In the professional society environment, it’s critical to understand how the scarcest resource — the time and effort of volunteers and staff — is being used. Even if a well-derived P&L looks healthy, a publication program (or other society endeavor) may cost too much time and energy relative to its value for members and the broader profession. Of course this involves slippery numbers rather than neat data points. It’s hard enough to allocate staff time over a presumed 40-hour work week, and it’s even harder to assess the capacity of the typical volunteer who’s doing a lot of society work during evenings and weekends.
All true and hence the real challenge. Suggestions for incorporating this into current decision-making?
I wish I had a magic formula here, but I don’t. Here’s what I would try: First, ask everyone involved in a project — volunteers and staff — how much time they think it will take, in the planning process (if it’s a new project) and in implementation. Then go back in a year or so, show them their estimates, and ask them to re-estimate. Over time, the organization will build some expertise in forecasting and evaluating human resource expenditures and will gradually learn how to make wiser decisions. (This isn’t a bad approach for any estimating issue, e.g., sales forecasts for new books.)

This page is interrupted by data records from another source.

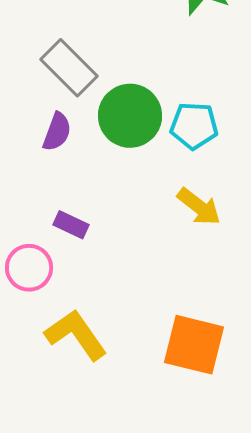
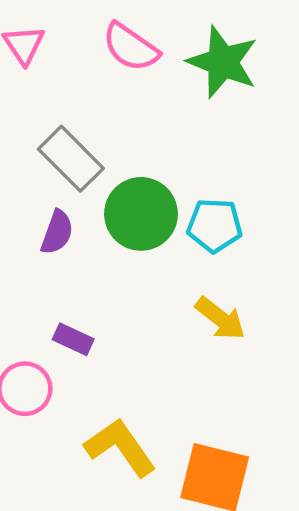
yellow L-shape: (76, 335) -> (120, 447), moved

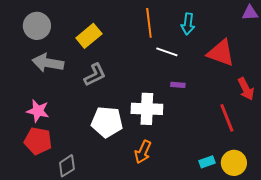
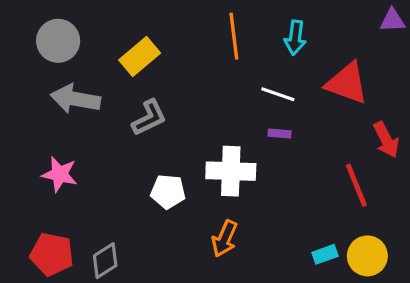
white line: (167, 52) -> (278, 94), moved
white pentagon: (107, 122) -> (168, 192), size x0.7
red pentagon: (38, 141) -> (52, 254), moved

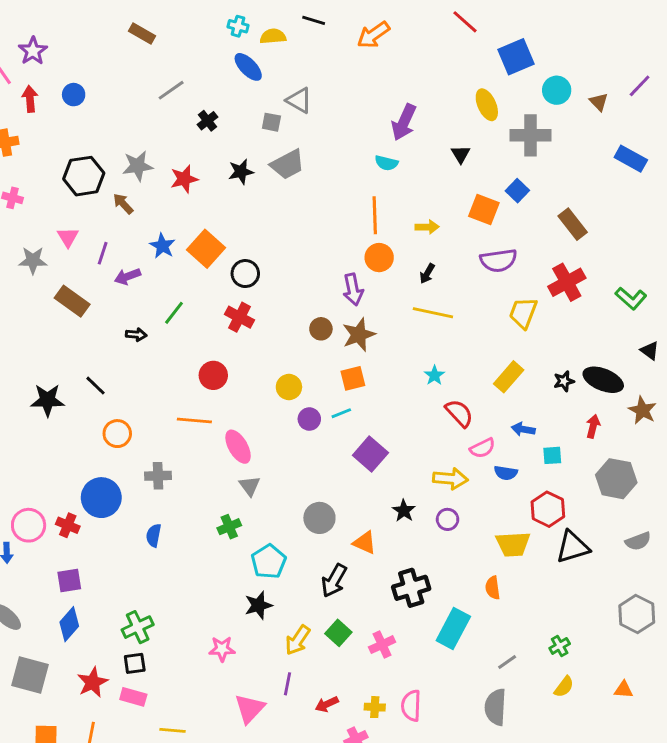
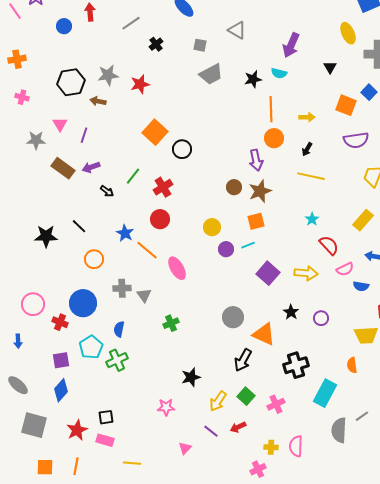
red arrow: (30, 99) -> (90, 12), moved
gray triangle: (299, 100) -> (237, 30), moved
black star: (241, 172) -> (253, 79), moved
brown arrow: (123, 204) -> (98, 101), turned -35
blue star: (162, 246) -> (125, 233), moved
purple arrow: (127, 276) -> (91, 167), moved
red cross: (239, 317) -> (163, 187), moved, turned 30
black arrow: (136, 335) -> (107, 191), turned 32
orange line: (194, 420) -> (147, 250), turned 35
yellow arrow: (450, 479) -> (306, 273), moved
gray triangle: (250, 486) -> (144, 295), moved
pink circle: (29, 525) -> (33, 304), moved
orange triangle: (365, 543) -> (264, 334), size x1.4
cyan pentagon: (269, 562) -> (91, 347), moved
green cross: (138, 627) -> (117, 360), moved
purple line: (287, 684) -> (211, 431), turned -63
red arrow: (327, 704) -> (238, 427), moved
gray semicircle: (496, 707) -> (339, 430), moved
pink triangle: (250, 709) -> (185, 448), size x0.6

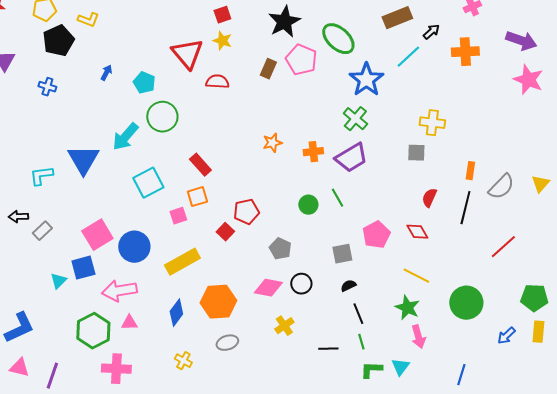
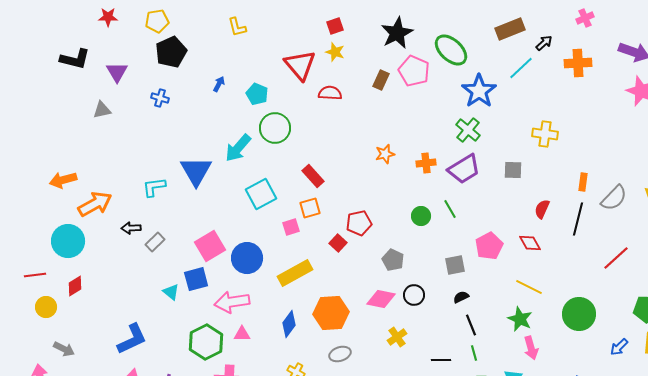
yellow L-shape: (88, 20) -> (237, 27), moved, turned 55
gray square: (416, 153) -> (513, 170), moved
cyan triangle: (58, 281) -> (171, 292), turned -36

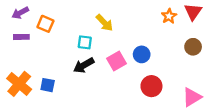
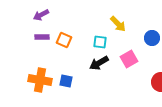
orange square: (45, 24) -> (64, 40), moved
blue circle: (142, 54) -> (152, 38), moved
orange cross: (19, 84) -> (40, 80), turned -30

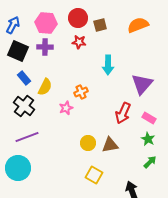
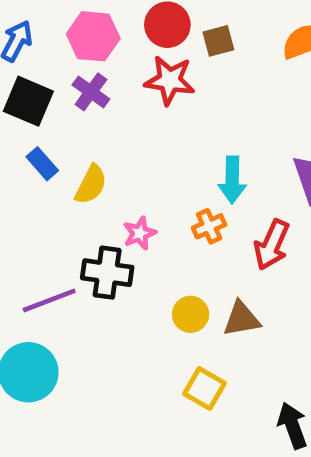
red star: (79, 42) -> (170, 80), size x1.5
purple cross: (45, 47) -> (91, 92), turned 35
cyan arrow: (108, 65) -> (232, 180), moved
orange cross: (81, 92) -> (209, 226), moved
black cross: (24, 106) -> (107, 273), moved, turned -30

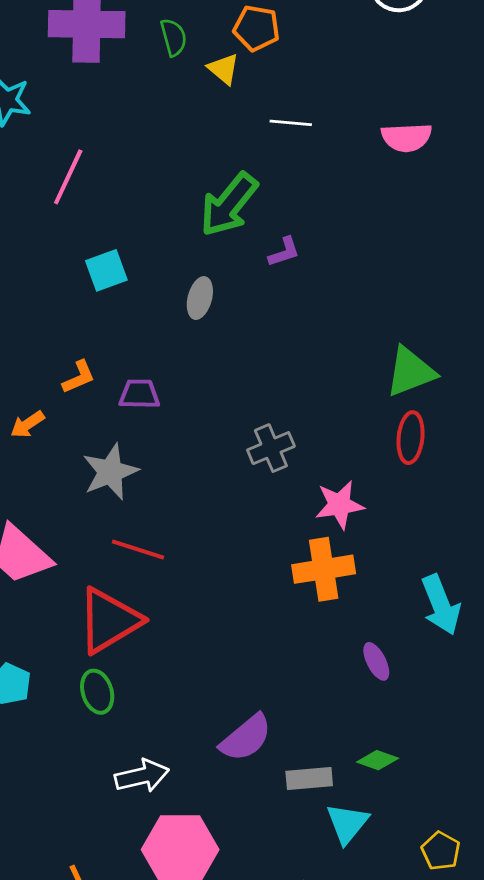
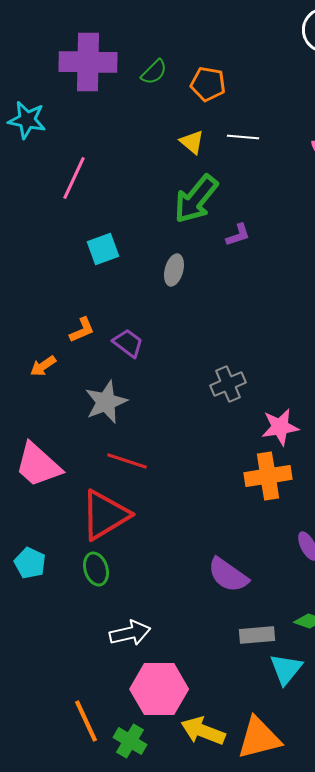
orange pentagon: (256, 28) -> (208, 84), moved
green semicircle: (174, 37) -> (154, 72), turned 60
yellow triangle: (224, 69) -> (192, 142), moved
purple trapezoid: (139, 394) -> (128, 343), turned 36
purple semicircle: (246, 738) -> (228, 575), moved, turned 75

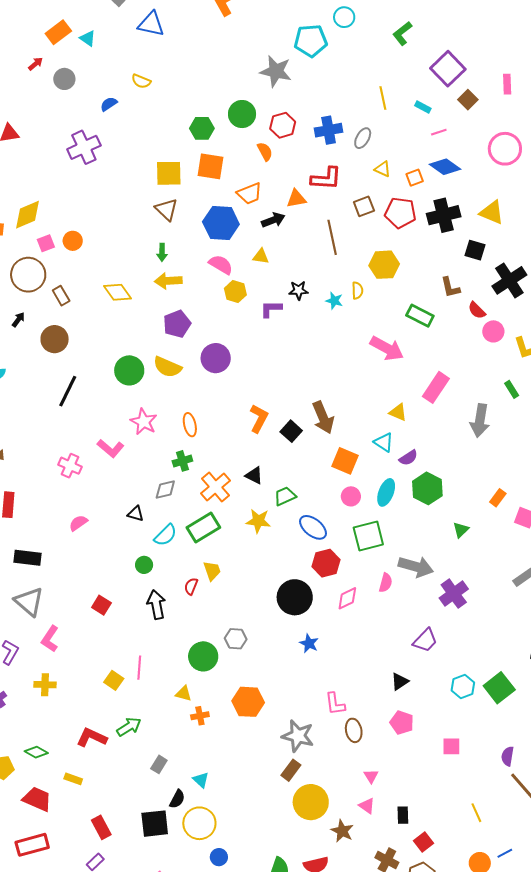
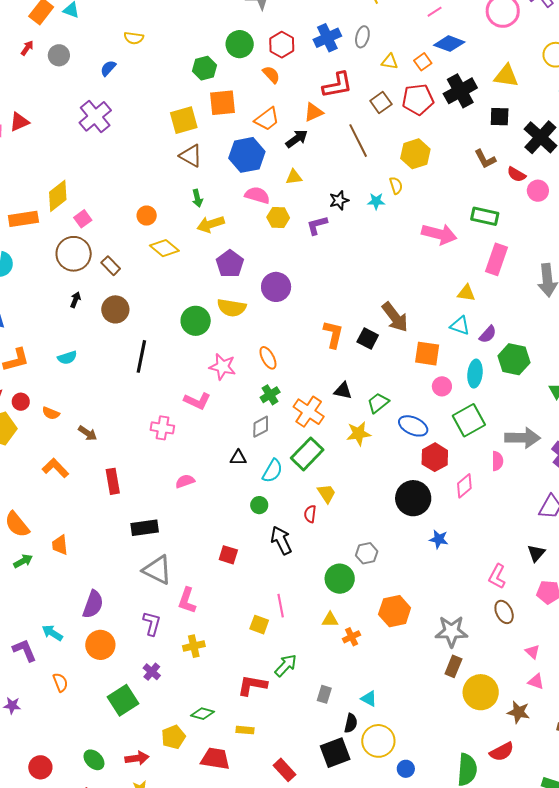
orange circle: (73, 241) -> (147, 216), moved
green rectangle: (420, 316) -> (485, 216), moved
pink semicircle: (78, 523) -> (185, 481), turned 30
pink L-shape: (335, 704) -> (497, 576), moved, turned 50

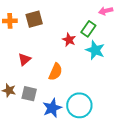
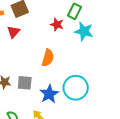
red triangle: (24, 59) -> (13, 32), moved

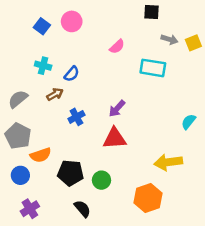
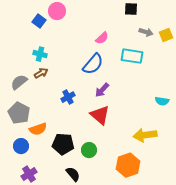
pink circle: (72, 21) -> (57, 11), moved
blue semicircle: (72, 74) -> (93, 64), moved, size x1.6
brown arrow: (55, 94) -> (41, 73), moved
cyan semicircle: (189, 122) -> (162, 101), turned -120
red triangle: (115, 138) -> (100, 115), turned 45

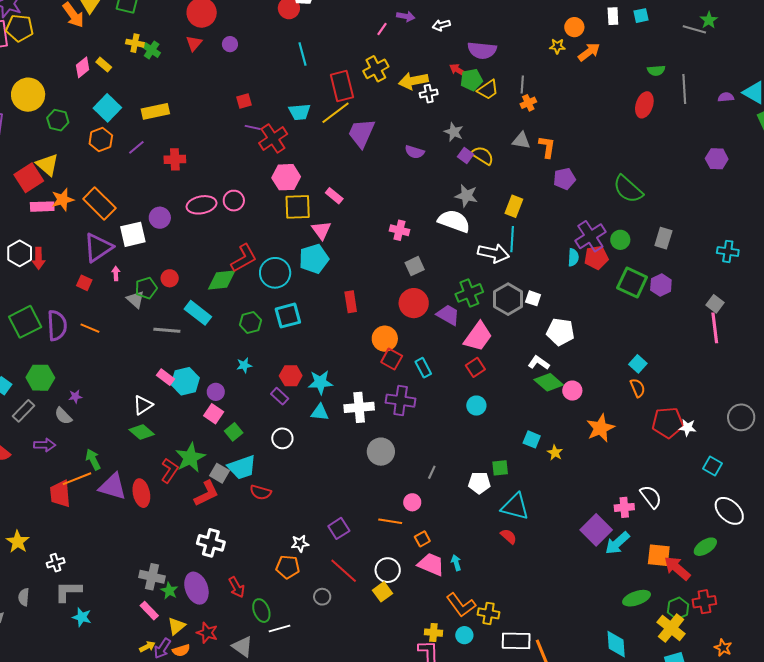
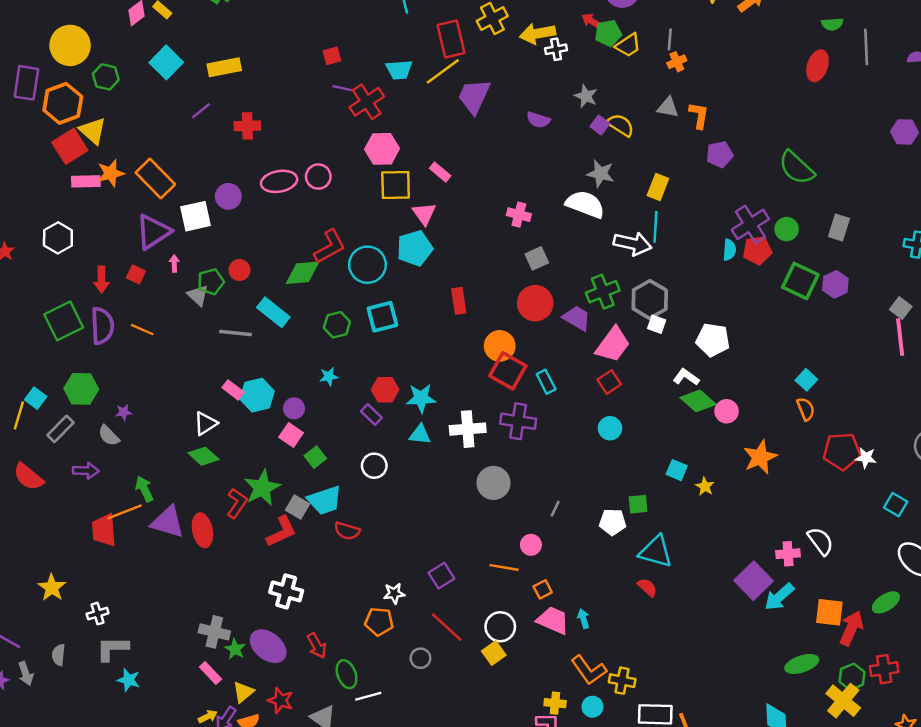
orange hexagon: (101, 139) -> (63, 103), moved, size x1.4
red arrow: (38, 258) -> (102, 280), moved
white square: (533, 298) -> (657, 324), moved
red square: (392, 359) -> (508, 371), size x1.4
red arrow: (677, 568) -> (851, 628), turned 72
purple ellipse: (196, 588) -> (268, 646), turned -32

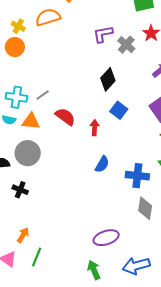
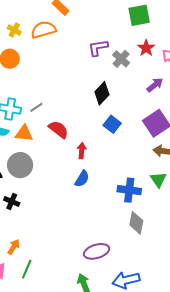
yellow cross: (18, 26) -> (14, 30), moved
red arrow: (95, 128) -> (82, 151), moved
blue semicircle: (102, 164) -> (82, 179), moved

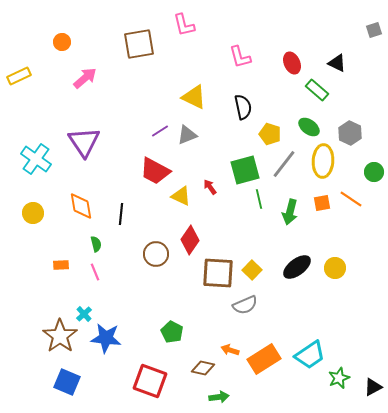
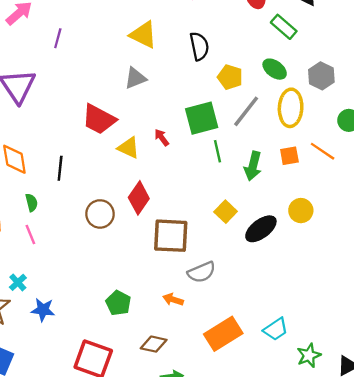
purple line: (160, 131) -> (58, 38), moved, turned -42
yellow circle: (335, 268) -> (301, 211), moved
yellow square: (252, 270) -> (226, 212), moved
blue star: (106, 338) -> (43, 310), size x0.7
orange arrow: (230, 350) -> (173, 300), moved
cyan trapezoid: (310, 355) -> (276, 329), size x0.7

Long before computers came on the scene, Princeton University Press was systematically collecting sales data for each field in which it published in a fine-grained way so that, for example, one knew what the average sale for a monograph in a field would be after one year, three years, and five years. These data were used in making decisions about the print runs for new titles and were crucial for inventory control.
In my mind most data is rather useless because what was published is not what is going to be published. Further, we publish what others write and have no say on that except to say we will not publish it, but then again we are publishers so publishing it is what we do.
Many years experience using historical sales data to predict sales of future books in the same fields shows that it can be quite reliable in aiding predictions. Monograph sales show significant patterns by field and can be quite useful guiding decisions about how to shape a list. I don’t know whetjher such patterns exist also in areas like fiction, poetry, general trade books, and the like.
Depends on the field, of course. Once upon a time (pre-2008 or so), sales of backlist clinical titles were pretty predictable. Around the time of the Great Recession, but probably not directly related, backlist sales started to deteriorate significantly. So, as in the old Gorbachev line — “trust, but verify.” Your old reliable patterns are reliable only until they’re not.
Apologies for the shameless plug, but in case anyone is interested, there’s an SSP webinar on Building a Common Infrastructure: The Challenges of Modern Metadata on April 11. Organized by Patricia Feeney of Crossref, speakers are Christina Hopperman (Springer Nature), Maryann Martone (Hypothesis) and me. More info here: https://www.sspnet.org/community/news/explore-the-challenges-of-modern-metadata-with-next-weeks-webinar/
Excellent discussion. Regarding Ann’s five proposed buckets, I feel that a bucket for your “market” is missing. It would sit between 2/customer data and 5/environmental data. Deciding where you want to play will shape all downstream decisions. it defines not only your audience, but also your competitors and the macro-economic factors at play. No market is free from change so deciding what indicators you use to understand your market(s) is essential.